Albrecht Dürer

Portrait: Albrecht Dürer
Albrecht Dürer, marble bust by Wilhelm Riedisser, 1913, Stiftung der Verlagsbuchhandlung Braun & Schneider, Munich
Deutsches Buch- und Schriftmuseum der Deutschen Nationalbibliothek Leipzig, Fotografie: Michael Setzpfandt

Albrecht Dürer

Media theoretician of the 16th century

One finds a great many people who can do nothing and do not want to learn anything, who despise art, and say that a great deal of art is evil. I say, however, that all arts are good, also those which may be used to do evil. The artistic person is devout by nature, and so he avoids evil and does good. That is the purpose of art, it helps us recognise good and evil.

Albrecht Dürer, Lehrbuch der Malerei, circa 1500

Albrecht Dürer, born into a family of goldsmiths and a citizen of Nuremberg often described as the greatest German artist of all time, began an apprenticeship with the painter Michael Wolgemut in 1486 at his own urging. It was in his workshop that many of the woodcuts for the Schedelsche Weltchronik were completed. Periods of stay in Alsace and Basel as well as a journey to Venice preceded the founding of his own workshop in his home town. Another trip to Venice in 1505/06 provided him with more in-depth knowledge of Italian art and teachings about proportion.

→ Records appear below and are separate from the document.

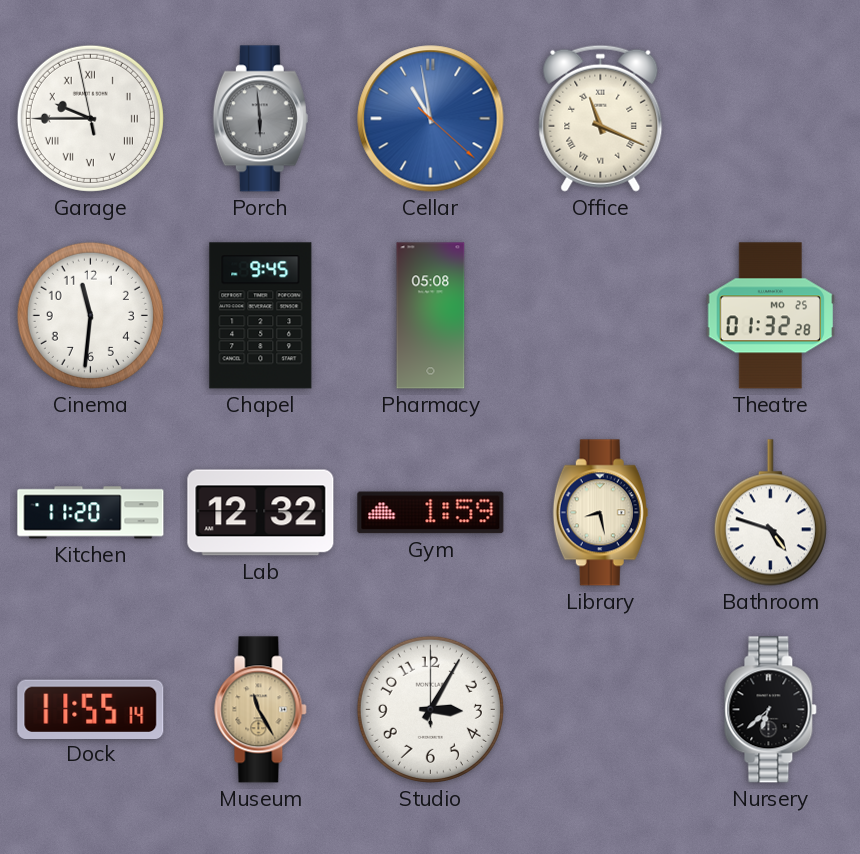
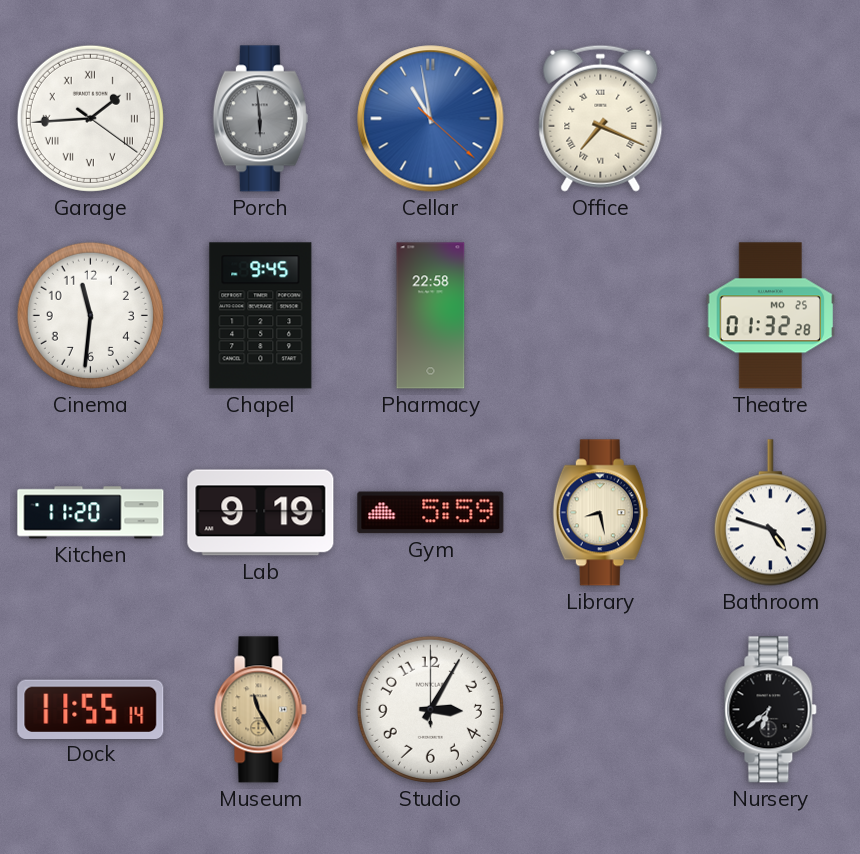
Garage: 9:44 -> 1:44
Office: 11:19 -> 7:19
Pharmacy: 05:08 -> 22:58
Lab: 12:32 -> 9:19
Gym: 1:59 -> 5:59
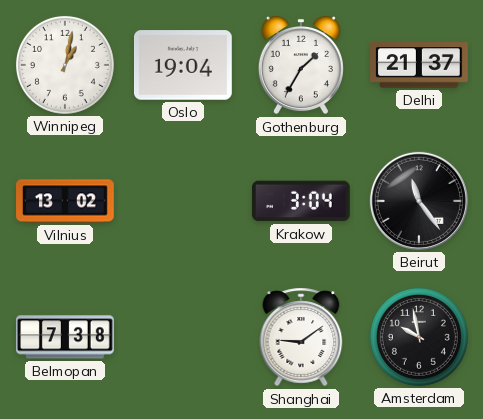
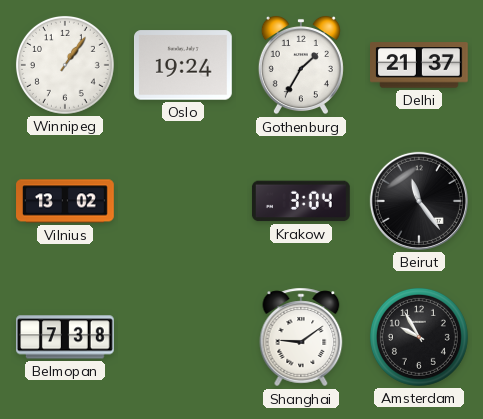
Winnipeg: 1:02 -> 1:06
Oslo: 19:04 -> 19:24
Amsterdam: 9:58 -> 9:55
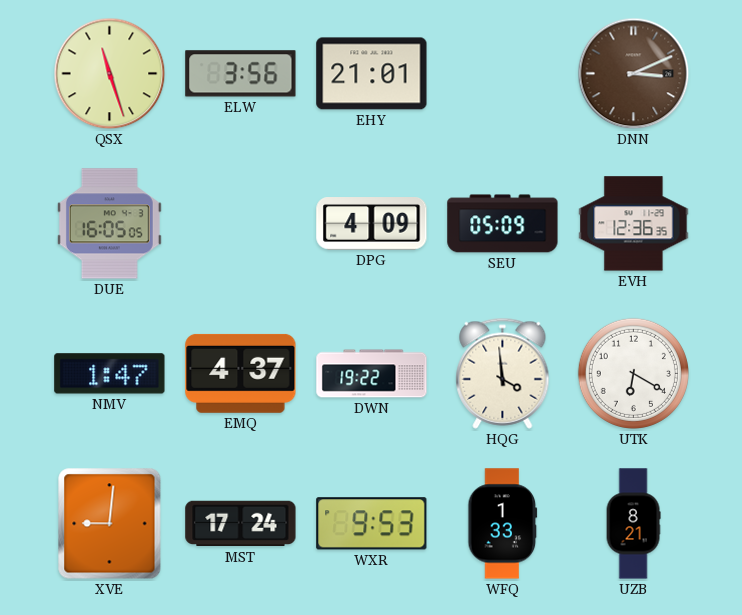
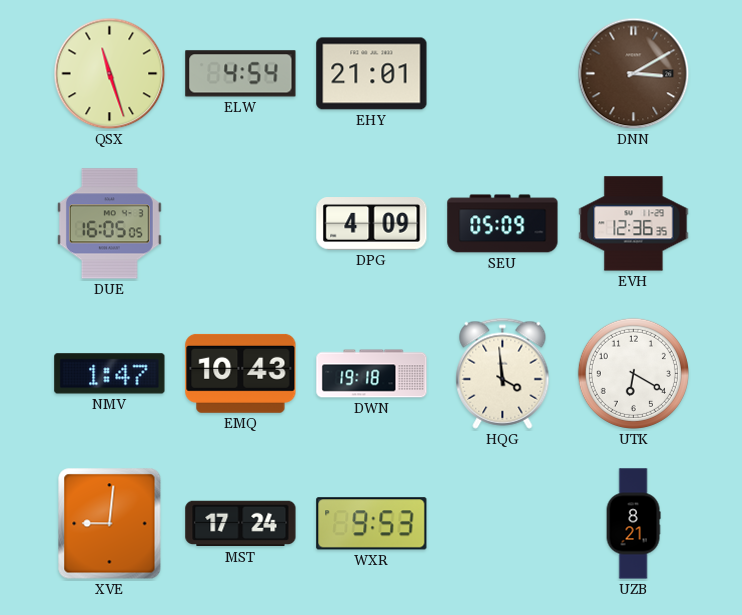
ELW: 3:56 -> 4:54
DNN: 3:11 -> 3:10
EMQ: 4:37 -> 10:43
DWN: 19:22 -> 19:18
WFQ: 1:33 -> none
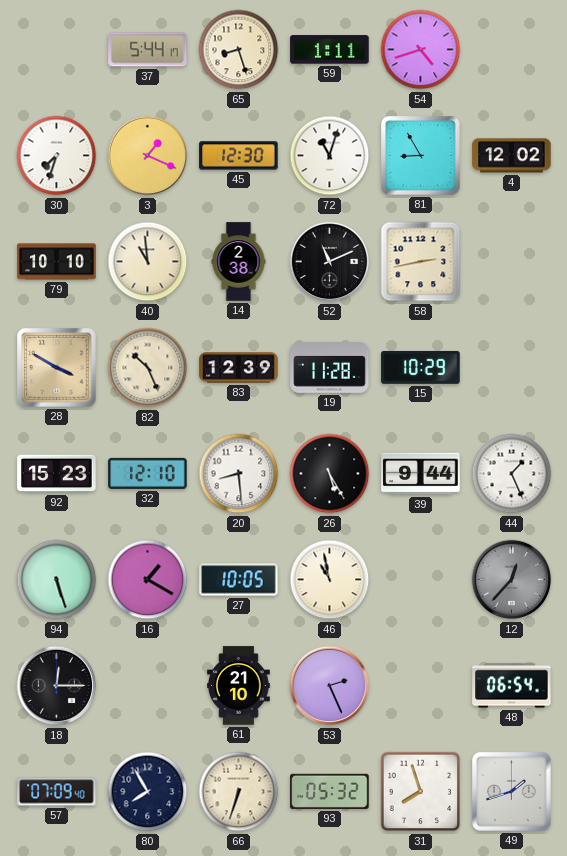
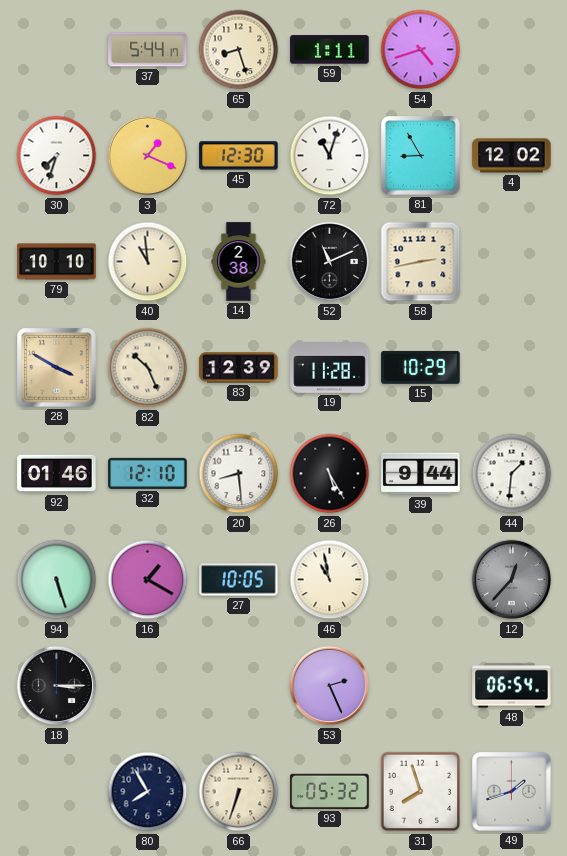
92: 15:23 -> 01:46
44: 1:26 -> 1:31
18: 12:15 -> 3:15
61: 21:10 -> none
57: 07:09 -> none
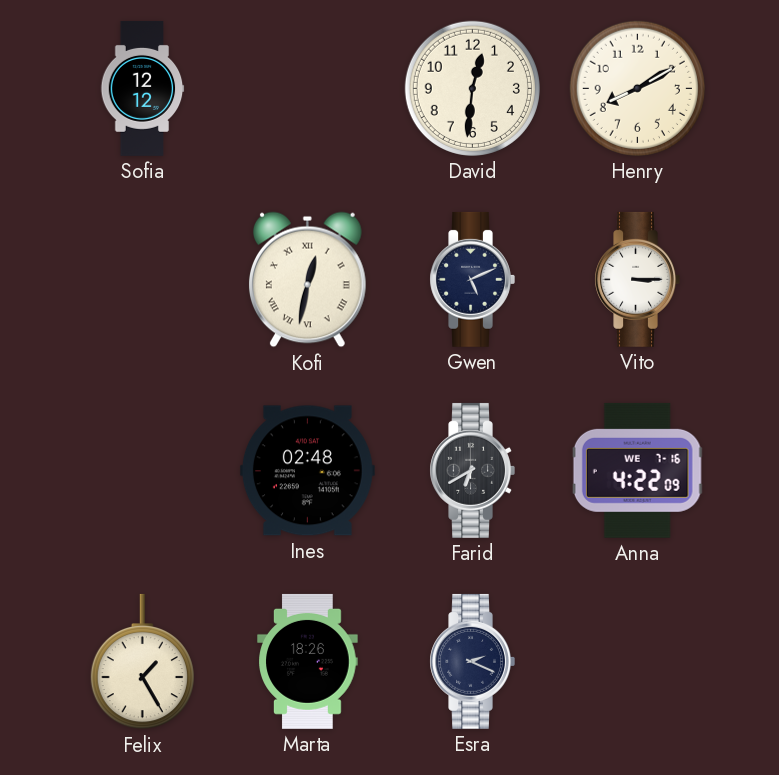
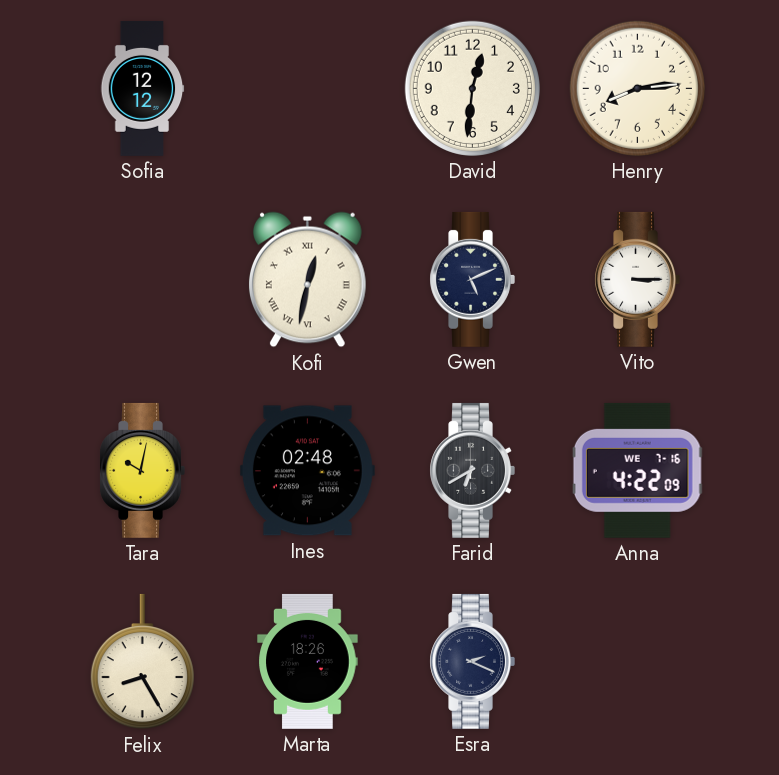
Henry: 8:10 -> 8:14
Tara: none -> 10:02
Felix: 1:25 -> 8:25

Dürer not only made a name for himself as a graphic artist and painter, but was also a writer. His Underweysung der messung mit dem zirckel und richtscheyt in Linien ebnen unnd gantzen corporen (1525) is eloquent testimony to his mathematical knowledge and it also deals in detail with the subject of script. His writings on art and science can be read like a media theory of the Renaissance. Already world famous during his lifetime Dürer, who also had connections at the Germany royal court, died in his home town at the age of 56 as the result of a fever.